Laughter can happen any time, but is a little more likely at the beginning of the talk, perhaps because some presenters like to start off with a joke.
ted_words %>%
group_by(url) %>%
mutate(word_pos = row_number() / n()) %>%
filter(str_to_lower(word) == "applause" | str_to_lower(word) == "laughter") %>%
ggplot(., aes(word_pos, col = word)) +
scale_color_manual(values=c("darkcyan", "darkgoldenrod2")) +
geom_freqpoly(size = 1.5) + xlim(0, 1) +
labs(title="Relative position of applause and laughter",
x="Position", y="Count")
Sentiment
The final thing I want to see is how the sentiment of the content changes within talks, using sentiment analysis.

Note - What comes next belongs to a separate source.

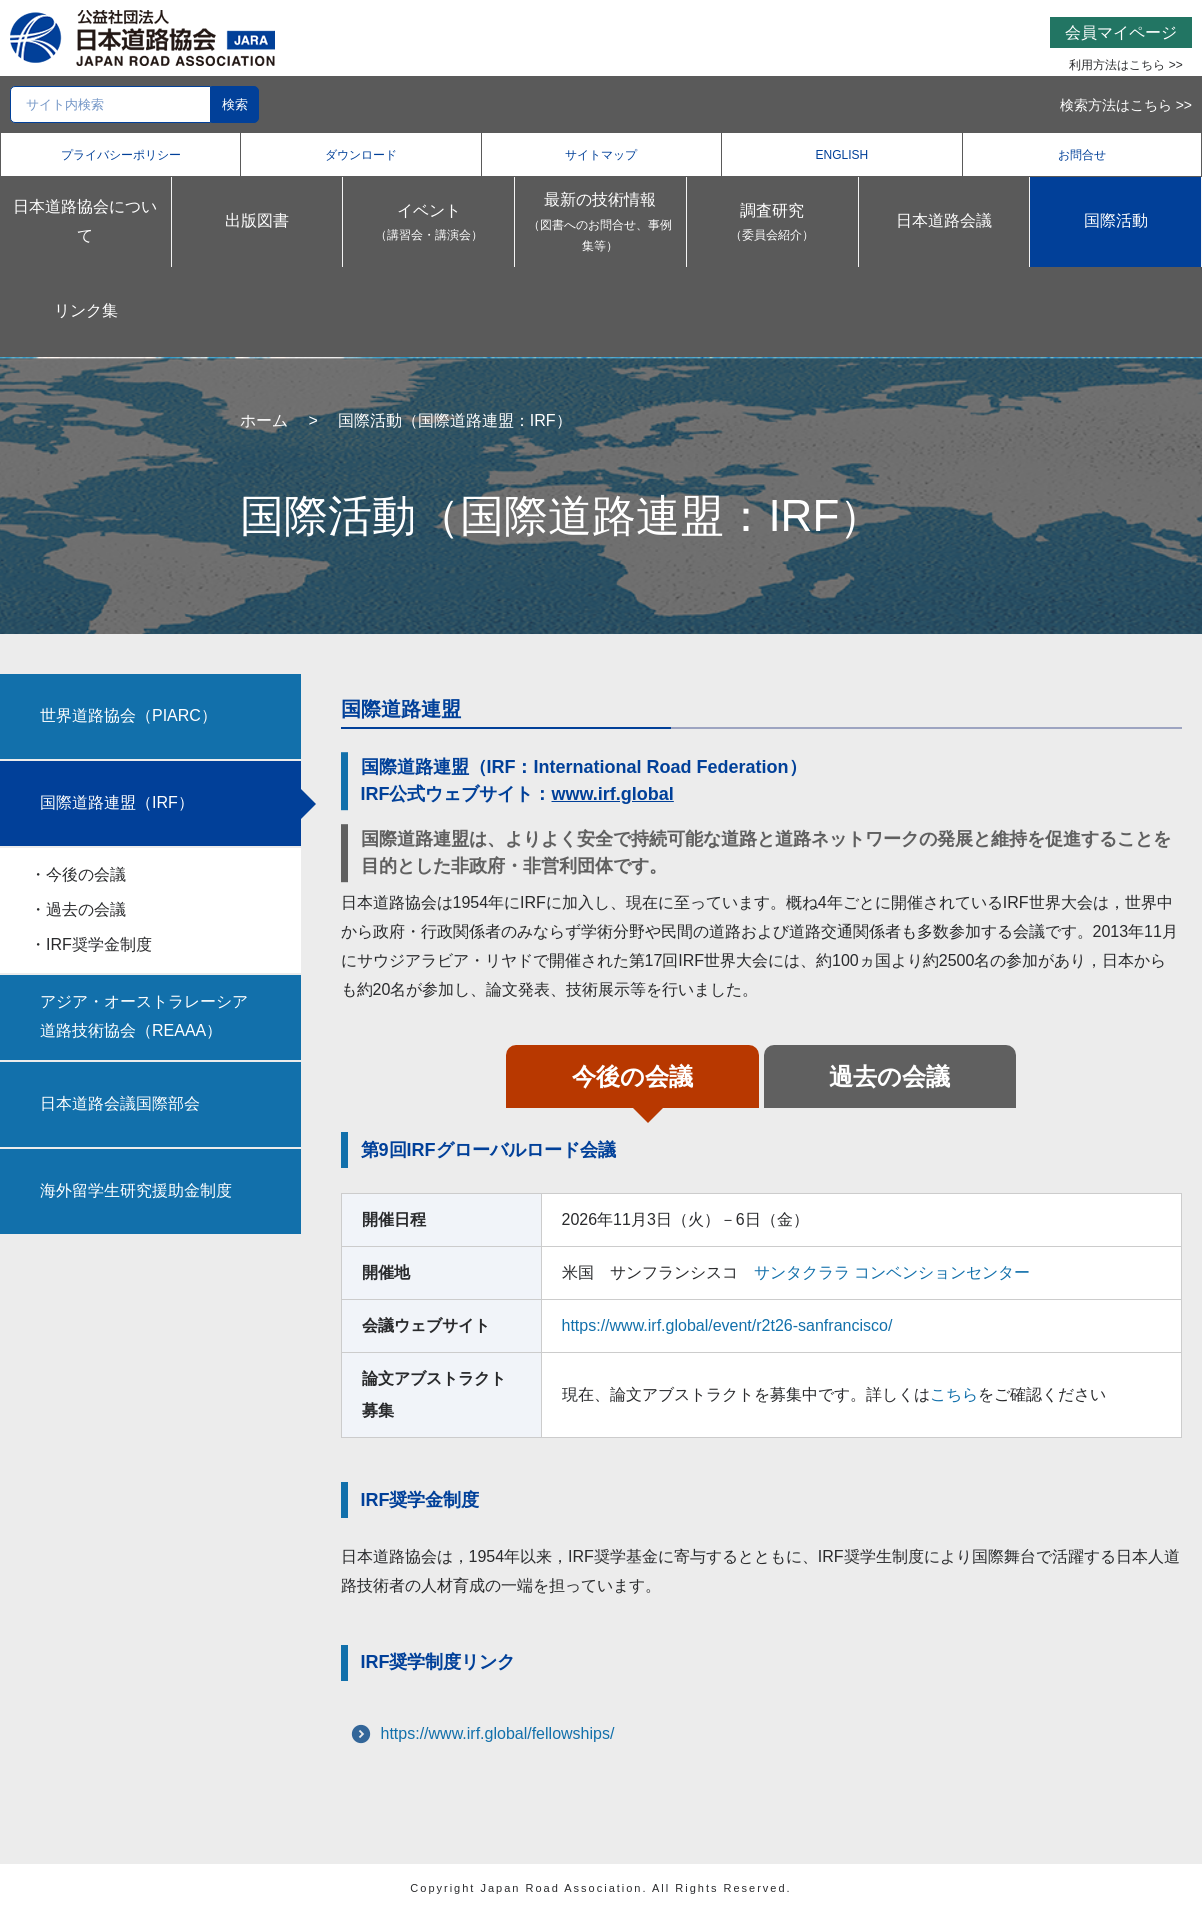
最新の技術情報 (600, 224)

On average sentiment is positive throughout and increases sharply towards the end, in line with the general idea of TED talks as spreading ideas, optimism, and inspiration.
ted_words %>%
group_by(url) %>%
mutate(word_pos = row_number() / n(),
decile = ceiling(word_pos * 10) / 10) %>%
group_by(decile, word) %>%
summarise(n = n()) %>%
inner_join(get_sentiments("afinn"), by = "word") %>%
group_by(decile) %>%
summarize(score = sum(score * n) / sum(n)) %>%
ggplot(aes(decile, score)) +
geom_line(size = 1.5, col = "darkcyan") +
expand_limits(y = 0) +
labs(x = "Position",
y = "Mean AFINN sentiment score")
The TED talk dataset on Kaggle contains more information that would be interesting to analyze, including tags (key words), ratings, the number of comments, but that’s material for another post, perhaps.